→ What this task involves
Only the pictures stay out; please return all the entries below exactly as written.

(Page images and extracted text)
■ ■ ■ ■ ■ ■ ■
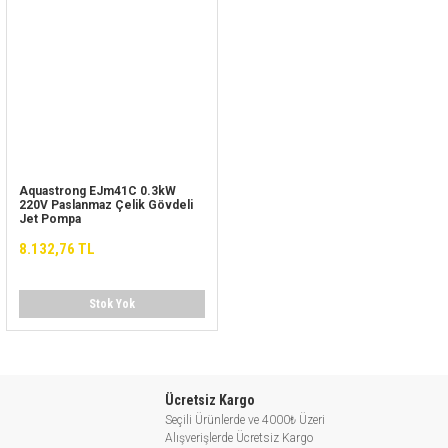
Aquastrong EJm41C 0.3kW
220V Paslanmaz Çelik Gövdeli
Jet Pompa
8.132,76 TL
Stok Yok
Ücretsiz Kargo
Seçili Ürünlerde ve 4000₺ Üzeri
Alışverişlerde Ücretsiz Kargo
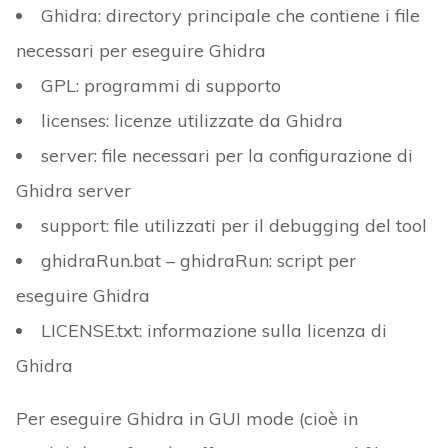
Ghidra: directory principale che contiene i file
necessari per eseguire Ghidra
GPL: programmi di supporto
licenses: licenze utilizzate da Ghidra
server: file necessari per la configurazione di
Ghidra server
support: file utilizzati per il debugging del tool
ghidraRun.bat – ghidraRun: script per
eseguire Ghidra
LICENSE.txt: informazione sulla licenza di
Ghidra
Per eseguire Ghidra in GUI mode (cioè in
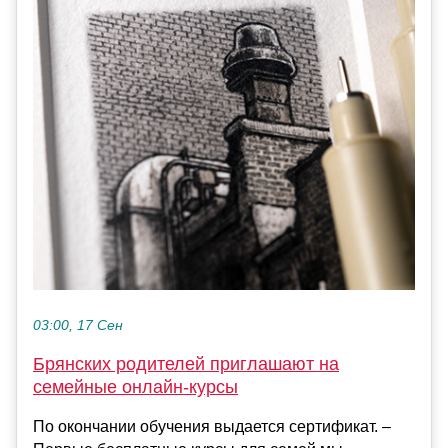
03:00, 17 Сен
Брянских родителей приглашают на
семейные онлайн-курсы
По окончании обучения выдается сертификат. –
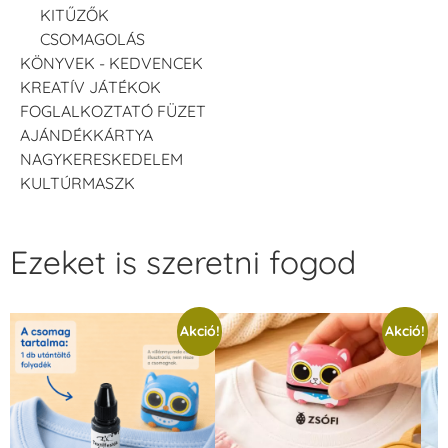
KITŰZŐK
CSOMAGOLÁS
KÖNYVEK - KEDVENCEK
KREATÍV JÁTÉKOK
FOGLALKOZTATÓ FÜZET
AJÁNDÉKKÁRTYA
NAGYKERESKEDELEM
KULTÚRMASZK
Ezeket is szeretni fogod
Akció!
Akció!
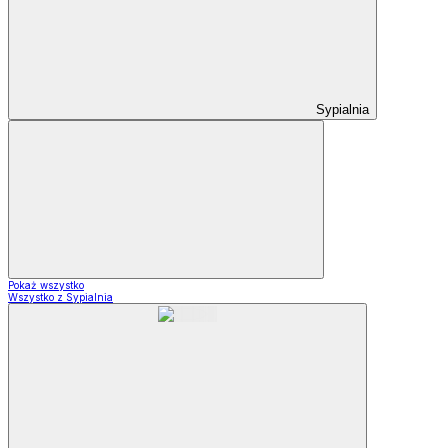
Sypialnia
Pokaż wszystko
Wszystko z Sypialnia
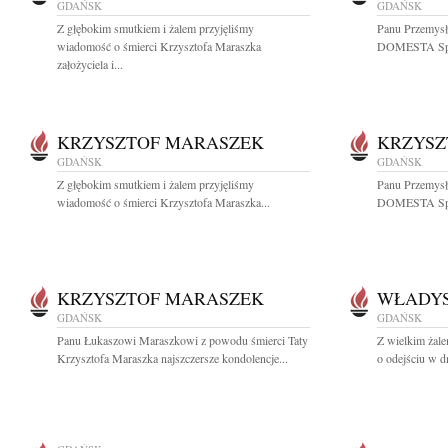
GDAŃSK
GDAŃSK
Z głębokim smutkiem i żalem przyjęliśmy
Panu Przemys
wiadomość o śmierci Krzysztofa Maraszka
DOMESTA Spółk
założyciela i...
KRZYSZTOF MARASZEK
KRZYSZ
GDAŃSK
GDAŃSK
Z głębokim smutkiem i żalem przyjęliśmy
Panu Przemys
wiadomość o śmierci Krzysztofa Maraszka...
DOMESTA Spółk
KRZYSZTOF MARASZEK
WŁADYS
GDAŃSK
GDAŃSK
Panu Łukaszowi Maraszkowi z powodu śmierci Taty
Z wielkim żal
Krzysztofa Maraszka najszczersze kondolencje...
o odejściu w d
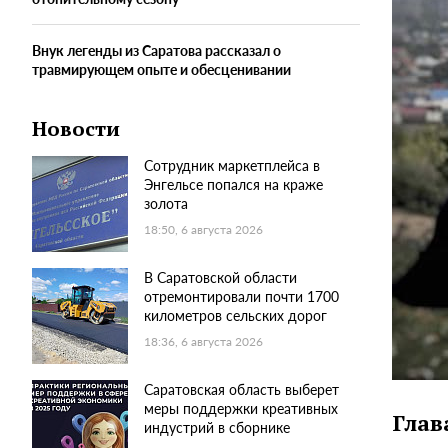
Внук легенды из Саратова рассказал о
травмирующем опыте и обесценивании
Новости
Сотрудник маркетплейса в
Энгельсе попался на краже
золота
18:50, 6 августа 2026
В Саратовской области
отремонтировали почти 1700
километров сельских дорог
18:36, 6 августа 2026
Саратовская область выберет
меры поддержки креативных
Глав
индустрий в сборнике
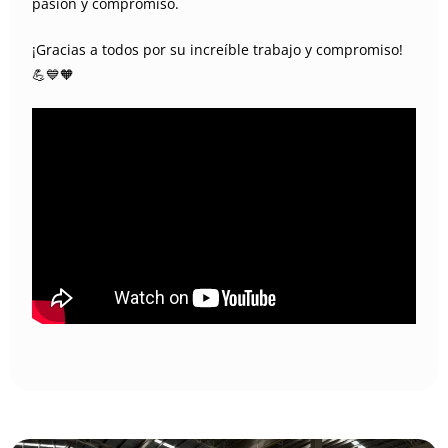
pasión y compromiso.
¡Gracias a todos por su increíble trabajo y compromiso!
💪💙🧡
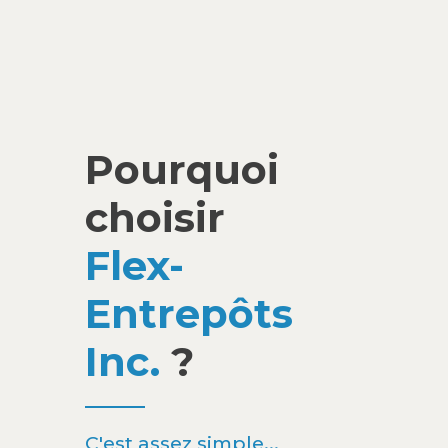
Pourquoi
choisir
Flex-
Entrepôts
Inc.
?
C'est assez simple...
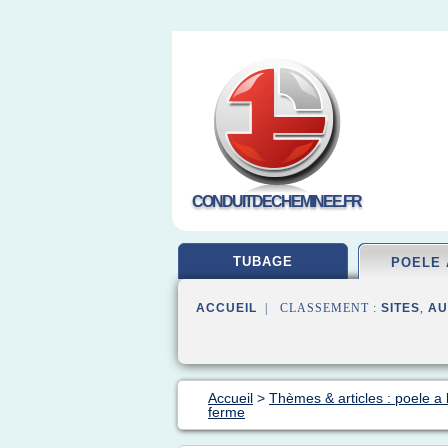
CONDUITDECHEMINEE.FR
TUBAGE
POELE 
ACCUEIL
| CLASSEMENT :
SITES
,
AU
Accueil
>
Thèmes & articles : poele a 
ferme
■ ■ ■ ■ ■ ■ ■
→ Result for this exercise
Aquastrong EJm41C 0.3kW
220V Paslanmaz Çelik Gövdeli
Jet Pompa
8.132,76 TL
Stok Yok
Ücretsiz Kargo
Seçili Ürünlerde ve 4000₺ Üzeri
Alışverişlerde Ücretsiz Kargo
Ghidra: directory principale che contiene i file
necessari per eseguire Ghidra
GPL: programmi di supporto
licenses: licenze utilizzate da Ghidra
server: file necessari per la configurazione di
Ghidra server
support: file utilizzati per il debugging del tool
ghidraRun.bat – ghidraRun: script per
eseguire Ghidra
LICENSE.txt: informazione sulla licenza di
Ghidra
Per eseguire Ghidra in GUI mode (cioè in
03:00, 17 Сен
Брянских родителей приглашают на
семейные онлайн-курсы
По окончании обучения выдается сертификат. –
KITŰZŐK
CSOMAGOLÁS
KÖNYVEK - KEDVENCEK
KREATÍV JÁTÉKOK
FOGLALKOZTATÓ FÜZET
AJÁNDÉKKÁRTYA
NAGYKERESKEDELEM
KULTÚRMASZK
Ezeket is szeretni fogod
Akció!
Akció!
Sypialnia
Pokaż wszystko
Wszystko z Sypialnia
GDAŃSK
GDAŃSK
Z głębokim smutkiem i żalem przyjęliśmy
Panu Przemys
wiadomość o śmierci Krzysztofa Maraszka
DOMESTA Spółk
założyciela i...
KRZYSZTOF MARASZEK
KRZYSZ
GDAŃSK
GDAŃSK
Z głębokim smutkiem i żalem przyjęliśmy
Panu Przemys
wiadomość o śmierci Krzysztofa Maraszka...
DOMESTA Spółk
KRZYSZTOF MARASZEK
WŁADYS
GDAŃSK
GDAŃSK
Panu Łukaszowi Maraszkowi z powodu śmierci Taty
Z wielkim żal
Krzysztofa Maraszka najszczersze kondolencje...
o odejściu w d
Внук легенды из Саратова рассказал о
травмирующем опыте и обесценивании
Новости
Сотрудник маркетплейса в
Энгельсе попался на краже
золота
18:50, 6 августа 2026
В Саратовской области
отремонтировали почти 1700
километров сельских дорог
18:36, 6 августа 2026
Саратовская область выберет
меры поддержки креативных
Глав
индустрий в сборнике
pasión y compromiso.
¡Gracias a todos por su increíble trabajo y compromiso!
💪💙🧡
Pourquoi
choisir
Flex-
Entrepôts
Inc.
?
C'est assez simple...
CONDUITDECHEMINEE.FR
TUBAGE
POELE 
ACCUEIL
| CLASSEMENT :
SITES
,
AU
Accueil
>
Thèmes & articles : poele a 
ferme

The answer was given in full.